Pascal Laugier n’invente rien de bien neuf, il préfère jouer la sécurité d’entrée de jeu en fixant des balises connues et évidentes dans le monde de l’horreur. Une vieille maison qui craque et bruisse, une famille féminine sans père comme souvent, les premières souffrances de l’adolescence et au milieu de tout ça, une sorcière et un ogre, des personnages de contes pour effrayer les enfants. Enfin ce qui se dit, la vérité est peut-être plus perverse et retorse que ça. Le conte - le film en est résolument un - se sert de la fantaisie pour raconter l’humanité. Cette leçon, Laugier l’a bien apprise et n’y déroge pas. La matérialité de l’histoire plonge tout entière dans la cruauté des contes où les filles sont transformées en poupées, où les monstres apparaissent difformes et la nuit symbole de cauchemars et non de rêve. Dans les contes, on s’échappe oo on meurt, dans la vraie vie, c’est plus compliqué que ça. Parfois, on en réchappe mais on aurait préféré mourir, parfois on meurt mais on aurait aimé s’échapper. Le conte offre une vision en noir et blanc, la réalité, cette du réalisateur de Martyrs, plonge dans une large palette de gris.

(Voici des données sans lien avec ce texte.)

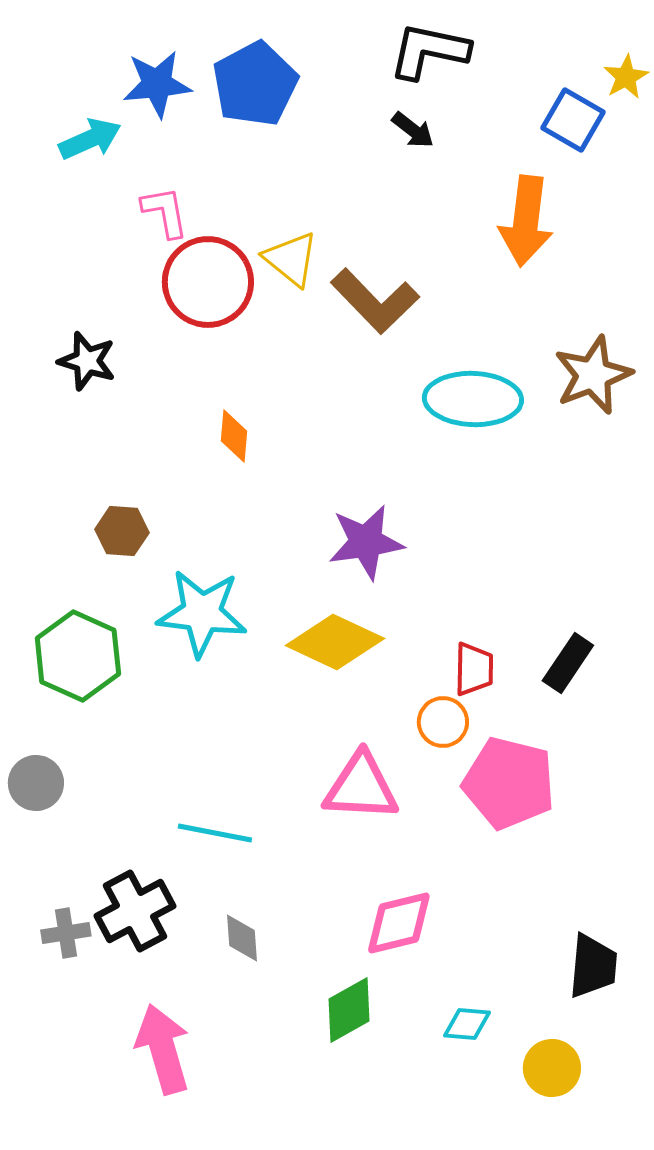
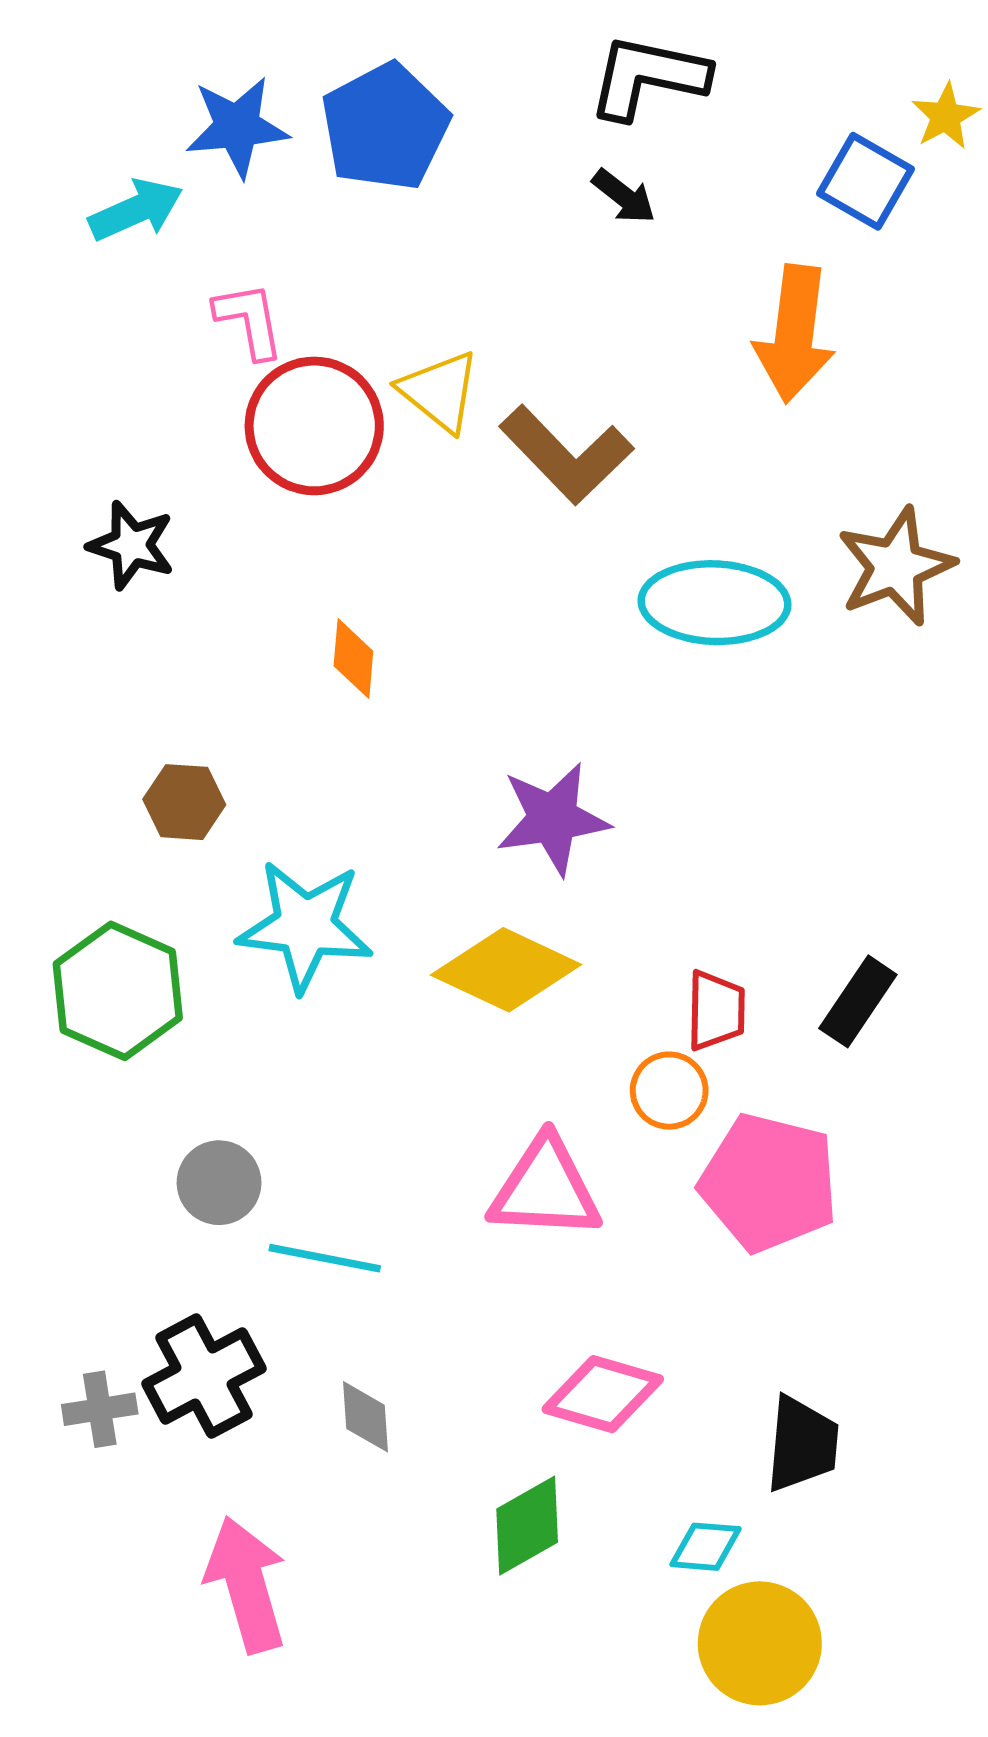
gray circle: (36, 783) -> (219, 1183), moved
pink diamond: (399, 923) -> (603, 1394), turned 30
black trapezoid: (593, 966) -> (802, 1444), moved
yellow circle: (552, 1068) -> (760, 1643), moved, size x1.4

Le conte permet d’aborder des sujets graves de manière détournée, notamment par le symbole. Nul besoin de trop expliciter la symbolique d’un personnage aux dimensions monstrueuses qui séquestre de jeunes adolescentes et en fait ses poupées. C’est ce calvaire que va nous faire vivre Laugier, cinéaste de la souffrance mais surtout de la résilience, cette force qui permet aux victimes de survivre, d’affronter des forces bien plus fortes qu’elle. Si Ghostland se pare des atours classiques du cinéma horrifique italien, sa mise en scène ou ses tics de mise en scène empruntent plutôt à l’horreur américaine. Le film n’est pas exempt de jump scares et d’autres facilités du genre usées jusqu’à la corde, au contraire il en regorge mais elles sont ici utilisées de manière bien plus fine que dans le simple but de susciter la peur ou la terreur. Les jump scares et autres rêves éveillés servent de moteur à une intrigue bien plus riche que ce qu’elle ne pourrait le laisser croire au premier abord. Tant et si bien qu’il est parfois difficile de définir ce qui est vrai de ce qui ne l’est pas. Une bonne manière de remettre en cause la morale du conte et, une fois encore, d’interroger les fondements de cette morale. Alors Laugier, cinéaste moralisateur ? Certainement pas, bien plus moraliste que moralisateur dans le sens où il ne cesse jamais de s’y confronter et d’y confronter ses spectateurs.

On a souvent reproché à l’auteur sa prétention lors de faux procès alors que ce que certains prennent pour de la prétention n’est autre que de l’ambition. L’ambition de proposer du vrai cinéma d’horreur qui n’est ni méta ni parasité par un humour absurde. Un cinéma d’horreur qui renoue avec une certaine idée de la transgression, de la peur, de la violence, du dépassement de certaines limites. Ghostland offre tout cela à des degrés divers mais sa qualité première est son intensité. Les scènes s’enchaînent, plongent la tête sous l’eau et le spectateur se retrouve en apnée, les articulations blanchies, les ongles rongés par la rudesse du spectacle proposé. Et pas l’ombre d’une touche d’humour ou l’once d’une plaisanterie, d’un bon mot pour souffler. On est au feu une heure trente durant dans cette maison avec ces filles, ces femmes et ces monstres.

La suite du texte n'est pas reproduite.